Small loans close big gaps in Zimbabwe

Small loans close big gaps in Zimbabwe

Ethel Mupambwa founded a microfinance institution to fight gender inequality and ventured into providing renewable energy solutions to address financial exclusion.

Ethel Mupambwa, Moneymart
Third prize, Best growth-oriented business

Ethel Mupambwa grew up in rural Zimbabwe, and she always knew.

“Change is going to come through me,” she said. “If not me, then who?”

She teamed up with her business partner, Wallesa Nyawo, to found Moneymart, a young microfinance institution. Their shared belief in the power of sustainable financial solutions to positively transform people’s lives brought their business to fruition.

Moneymart is a private money-lending institution registered by the Reserve Bank of Zimbabwe since 2014.

At first, Moneymart focused on providing small loans—around $50—to female entrepreneurs with little to no credit history.

“As we progressed as an organization, we said: What other exclusion exists out there that we can fight?” Wallesa said. “Yes, we are fighting financial exclusion, we are fighting gender inequality. What else can we do?”
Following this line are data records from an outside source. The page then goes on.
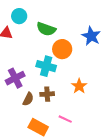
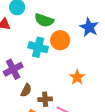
cyan cross: (46, 66) -> (38, 47), moved
brown cross: (47, 94) -> (45, 99), moved

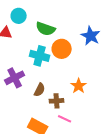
brown semicircle: (26, 90) -> (40, 90), moved
brown cross: (45, 99) -> (57, 101), moved

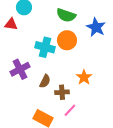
green semicircle: (46, 29) -> (66, 15), moved
pink line: (65, 119) -> (70, 110), turned -72

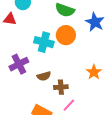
orange star: (84, 77) -> (94, 72), moved
brown semicircle: (45, 81) -> (44, 76), turned 48

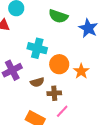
orange circle: (66, 35) -> (59, 64), moved
orange star: (94, 72) -> (81, 71), moved

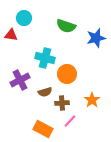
blue star: (88, 28) -> (96, 38), turned 30
orange star: (81, 71) -> (92, 100), moved

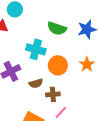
green semicircle: (66, 26) -> (57, 28), moved
orange star: (92, 100) -> (87, 64), moved

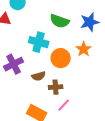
orange star: (87, 64) -> (84, 49), moved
So, they expanded. In 2018, Moneymart started distributing Sustainable, Modern, Affordable, Reliable, and Technologically-driven (SMART) energy solutions to rural areas on credit. Ethel and her team focus on communities experiencing financial exclusion, especially those without any electricity at all.

Moneymart branches opened in rural places, and the institution began providing affordable loans specifically for solar home systems. 

“Over 60% of the Zimbabwean population lives in rural areas, and 80% of those households do not have access to electricity,” Wallesa said. “You’re looking at a market of close to four million households.”

As the team faces issues of accessibility due to aging infrastructure, in addition to financial limitations, Wallesa identified the ILO’s Green enterPRIZE Innovation Challenge as a positive source of support. They found out about it on Twitter.

“We thought, we are the right candidates,” Ethel said. “This competition aligns with our vision.”

The ILO created this business competition to help entrepreneurs from Zimbabwe develop their green and growth-oriented businesses. Since its first edition, local business development service providers have been assisting in the project implementation.

Winners and runners-up gain either financial or capacity-building services, or both, for their small- and medium-sized businesses.

As the third-prize winners in the “best growth-oriented business” category, Ethel and her team earned 12 months of business development services.

“We were so glad to be listed among the growth-oriented organizations,” Ethel said. “We really are growing, and we want to go fully green.”

Ethel appreciated the ILO’s help with team development. In just four years, her original team of three has expanded to more than 30 employees. Most are young women that start working straight after graduation.

“This was the best prize for us,” she said. “To change the mindset of the team, so they see that there is a bigger picture.”